====== The records

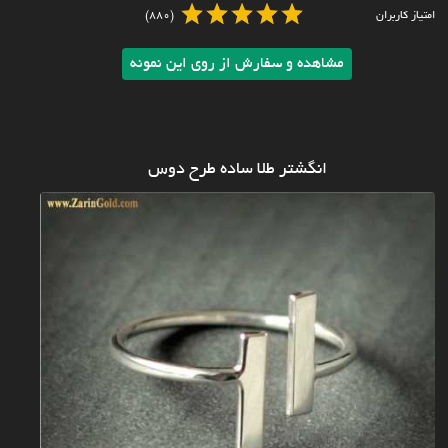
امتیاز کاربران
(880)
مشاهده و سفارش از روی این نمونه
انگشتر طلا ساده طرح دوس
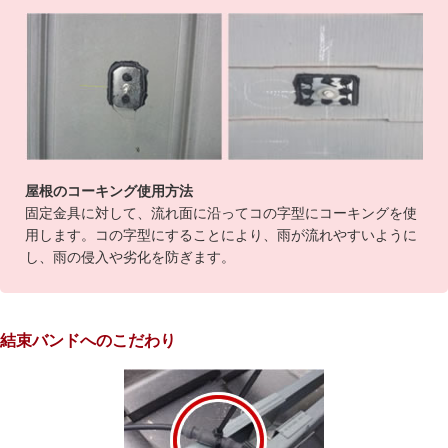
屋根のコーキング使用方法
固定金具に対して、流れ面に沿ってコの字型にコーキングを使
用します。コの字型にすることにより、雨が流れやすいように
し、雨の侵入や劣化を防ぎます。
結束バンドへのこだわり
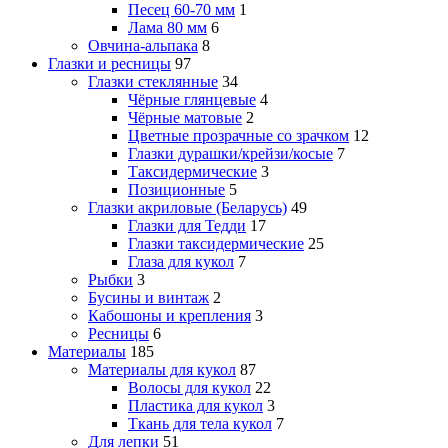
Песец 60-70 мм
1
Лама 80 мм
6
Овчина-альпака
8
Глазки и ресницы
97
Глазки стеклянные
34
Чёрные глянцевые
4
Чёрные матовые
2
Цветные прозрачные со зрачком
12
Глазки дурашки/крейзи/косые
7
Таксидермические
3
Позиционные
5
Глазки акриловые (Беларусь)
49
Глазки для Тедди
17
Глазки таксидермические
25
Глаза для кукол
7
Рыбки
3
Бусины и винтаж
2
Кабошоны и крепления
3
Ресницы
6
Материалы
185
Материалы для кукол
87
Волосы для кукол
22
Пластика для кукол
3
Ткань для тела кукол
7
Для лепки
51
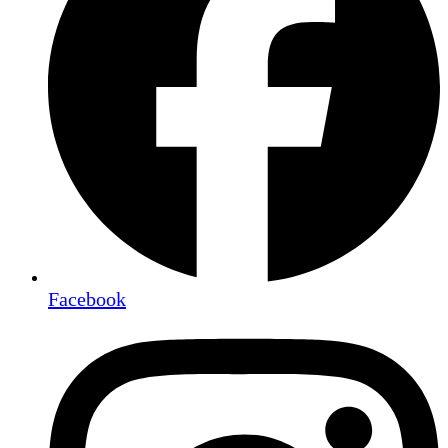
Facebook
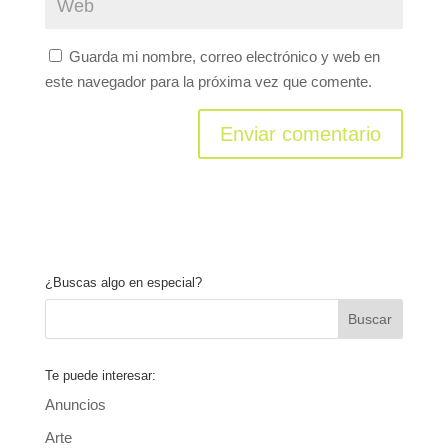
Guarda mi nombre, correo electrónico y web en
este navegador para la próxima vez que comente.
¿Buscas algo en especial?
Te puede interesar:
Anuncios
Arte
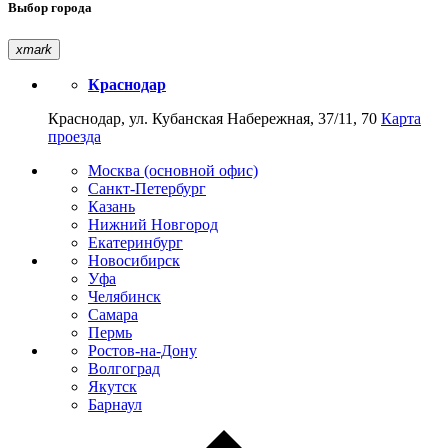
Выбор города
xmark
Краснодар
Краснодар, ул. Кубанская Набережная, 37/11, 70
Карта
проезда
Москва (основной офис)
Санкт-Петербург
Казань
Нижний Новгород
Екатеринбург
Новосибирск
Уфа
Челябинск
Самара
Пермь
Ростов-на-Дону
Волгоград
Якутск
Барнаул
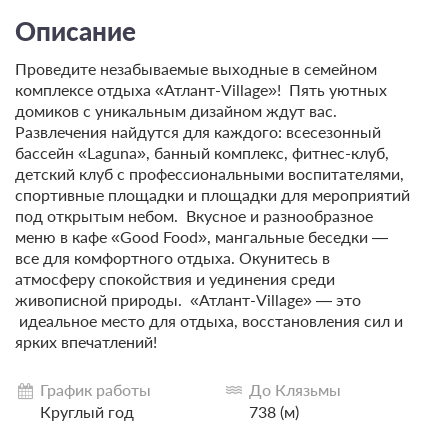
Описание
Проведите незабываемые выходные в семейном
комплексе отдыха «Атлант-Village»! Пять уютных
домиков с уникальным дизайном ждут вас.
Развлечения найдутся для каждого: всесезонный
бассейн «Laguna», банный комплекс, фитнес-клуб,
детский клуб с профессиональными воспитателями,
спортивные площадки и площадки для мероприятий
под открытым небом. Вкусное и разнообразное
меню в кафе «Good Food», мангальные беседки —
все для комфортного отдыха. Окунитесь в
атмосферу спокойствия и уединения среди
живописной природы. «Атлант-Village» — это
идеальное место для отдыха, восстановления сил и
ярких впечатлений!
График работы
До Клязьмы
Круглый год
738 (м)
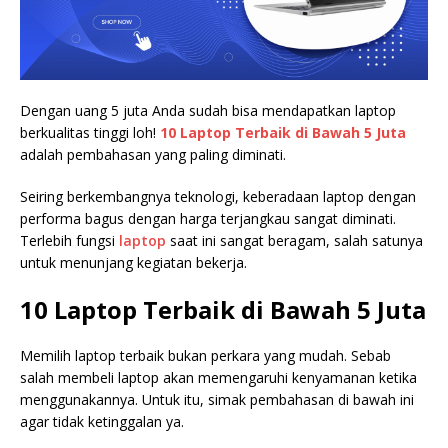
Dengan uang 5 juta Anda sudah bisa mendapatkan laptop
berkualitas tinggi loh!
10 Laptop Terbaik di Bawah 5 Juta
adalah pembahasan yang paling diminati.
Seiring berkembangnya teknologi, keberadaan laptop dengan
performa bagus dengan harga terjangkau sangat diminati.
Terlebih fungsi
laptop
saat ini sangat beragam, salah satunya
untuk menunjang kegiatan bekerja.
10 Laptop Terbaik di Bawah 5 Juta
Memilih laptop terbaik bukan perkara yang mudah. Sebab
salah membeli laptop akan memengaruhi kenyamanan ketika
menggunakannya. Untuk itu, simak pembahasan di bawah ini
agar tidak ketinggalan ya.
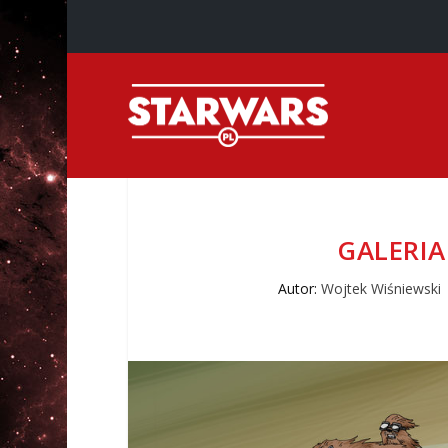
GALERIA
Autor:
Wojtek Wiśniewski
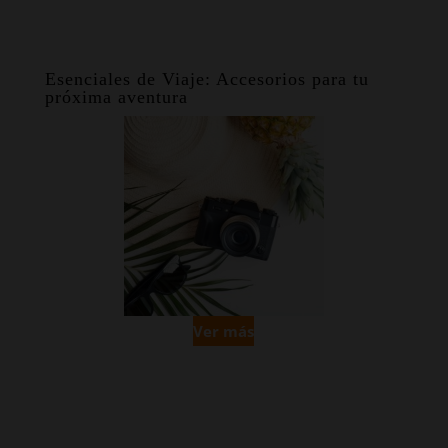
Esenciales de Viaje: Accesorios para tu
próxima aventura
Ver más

============

● Assigned task: Lines holding the word "pembahasan" in the records above: how many are there? Answer with the number only.

● Result for this exercise: 2